Warum ist Doodle Jump für das iPhone so erfolgreich? Was macht es so besonders? Die gekritzelte Optik? Das simple Spielprinzip? Der putzige Charme des grünen Rüsselmännchens? Irgendetwas muss es ja sein, aber was es auch ist – Tiny Wings hat es auch. Das Minispiel schaffte es in Rekordzeit in die Charts und hält sich dort seit Wochen in den Top 5.

Bei diesem Preis-Leistungs-Verhältnis kein Wunder, kostet die Perle doch nur 79 Cent. Für nichtmal einen Euro darf man einem übergewichtigen Vogel mit minderwertig ausgeprägten Flügeln zum Fliegen verhelfen. Mittels Druck auf den Touchscreen plustert sich der kleine Kerl auf und gewinnt an Gewicht. So lässt sich am meisten Schwung gewinnen, den man zum Auftrieb braucht.
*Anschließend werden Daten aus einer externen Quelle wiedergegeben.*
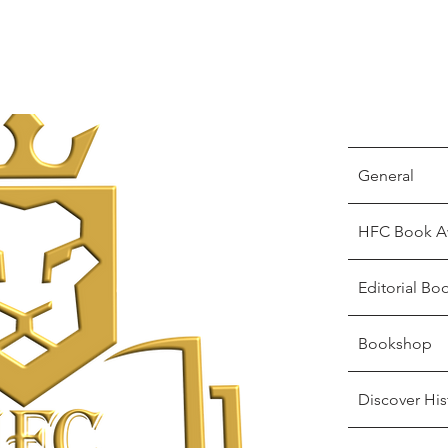
General
HFC Book A
Editorial Bo
Bookshop
Discover His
Ist man indes zu langsam, bricht nach gewisser Zeit die Nacht herein und hüllt den Kleinen in kuschlige Träume.

Was bei Doodle Jump die Plattformen sind, sind in Tiny Wings unterschiedlich steile Inselhügel, die immer wieder eine besondere Herausforderung darstellen. Gegner gibt es keine. Nur eine liebenswerte Melange aus märchenhaften Kulissen und im Hintergrund dudelnden Elektroklängen.

Hat man nach einiger Übung alles richtig gemacht, kann der fröhlich jauchzende Gockel sogar am Wolkenkleid schnuppern. Das gibt Punkte und Geschwindigkeit – neben den sammelbaren Münzen die einzigen beiden Motivationsmotoren. Tiny Wings ist folglich eine kurzweilige Punktejagd, mit freischaltbaren Erfolgen und zuckersüßem Liebreiz. Aber was heißt schon Kurzweil? Ich jedenfalls überbrücke täglich lästige Wartezeiten mit dem kleinen Brummer. Ein Schmuckstück unter den Iphone-Spielen.